WORK TASK: What lines in the data below mention the string "will"? Copy them out.

━━━━━━━━

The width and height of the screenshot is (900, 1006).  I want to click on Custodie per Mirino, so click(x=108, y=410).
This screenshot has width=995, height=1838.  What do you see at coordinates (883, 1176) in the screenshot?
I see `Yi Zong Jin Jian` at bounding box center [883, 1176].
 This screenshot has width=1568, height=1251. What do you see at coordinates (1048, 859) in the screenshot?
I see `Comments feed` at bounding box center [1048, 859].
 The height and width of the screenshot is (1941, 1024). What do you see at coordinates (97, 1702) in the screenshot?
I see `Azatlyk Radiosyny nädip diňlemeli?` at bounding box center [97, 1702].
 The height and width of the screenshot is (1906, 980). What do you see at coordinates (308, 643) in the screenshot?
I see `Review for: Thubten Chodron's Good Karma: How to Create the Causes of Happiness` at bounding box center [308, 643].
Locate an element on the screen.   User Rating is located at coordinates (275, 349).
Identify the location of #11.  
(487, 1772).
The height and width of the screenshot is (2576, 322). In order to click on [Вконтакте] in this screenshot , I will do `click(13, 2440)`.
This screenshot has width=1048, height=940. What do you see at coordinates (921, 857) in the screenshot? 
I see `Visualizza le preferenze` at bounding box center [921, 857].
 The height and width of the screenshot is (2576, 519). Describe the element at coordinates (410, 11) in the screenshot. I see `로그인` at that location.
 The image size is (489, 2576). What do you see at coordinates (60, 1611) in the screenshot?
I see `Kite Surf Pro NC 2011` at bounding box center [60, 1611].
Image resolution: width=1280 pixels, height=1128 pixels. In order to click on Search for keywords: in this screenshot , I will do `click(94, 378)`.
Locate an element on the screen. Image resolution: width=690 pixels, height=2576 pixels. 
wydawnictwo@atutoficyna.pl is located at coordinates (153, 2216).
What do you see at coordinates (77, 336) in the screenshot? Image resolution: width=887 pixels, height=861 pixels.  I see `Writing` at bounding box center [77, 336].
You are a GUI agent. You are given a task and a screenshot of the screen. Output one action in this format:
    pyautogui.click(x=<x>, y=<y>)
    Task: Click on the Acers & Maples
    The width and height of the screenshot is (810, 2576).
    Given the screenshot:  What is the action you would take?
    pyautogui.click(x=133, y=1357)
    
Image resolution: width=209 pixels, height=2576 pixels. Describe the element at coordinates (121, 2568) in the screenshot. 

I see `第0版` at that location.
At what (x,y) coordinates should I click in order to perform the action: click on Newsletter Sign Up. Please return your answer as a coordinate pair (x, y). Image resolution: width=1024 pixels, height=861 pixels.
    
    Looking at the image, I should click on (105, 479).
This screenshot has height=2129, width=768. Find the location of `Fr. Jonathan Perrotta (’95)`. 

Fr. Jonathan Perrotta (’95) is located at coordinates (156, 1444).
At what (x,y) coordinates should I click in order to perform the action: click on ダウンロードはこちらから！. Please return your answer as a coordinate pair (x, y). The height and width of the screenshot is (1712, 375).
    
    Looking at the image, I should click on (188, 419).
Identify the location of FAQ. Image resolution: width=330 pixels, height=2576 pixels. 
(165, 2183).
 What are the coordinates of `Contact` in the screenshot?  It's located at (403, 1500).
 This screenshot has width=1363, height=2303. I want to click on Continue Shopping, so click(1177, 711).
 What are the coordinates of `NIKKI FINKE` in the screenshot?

━━━━━━━━

SOLUTION FOR THIS TASK:
The height and width of the screenshot is (2576, 322). In order to click on [Вконтакте] in this screenshot , I will do `click(13, 2440)`.
Image resolution: width=1280 pixels, height=1128 pixels. In order to click on Search for keywords: in this screenshot , I will do `click(94, 378)`.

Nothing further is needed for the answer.